++++ GIVEN RECORDS ++++

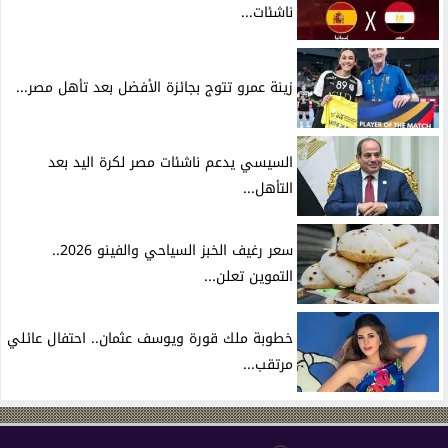
ناشئات...
زينة عمرو تتوج بجائزة الأفضل بعد تأهل مصر...
السيسي يدعم ناشئات مصر لكرة اليد بعد
التأهل...
سعر رغيف الخبز السياحي والفينو 2026..
التموين تعلن...
خطوبة ملك قورة ويوسف عثمان.. احتفال عائلي
مرتقب...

++++

The word is "ناشئات". Copy every line above where it appears.

ناشئات...
السيسي يدعم ناشئات مصر لكرة اليد بعد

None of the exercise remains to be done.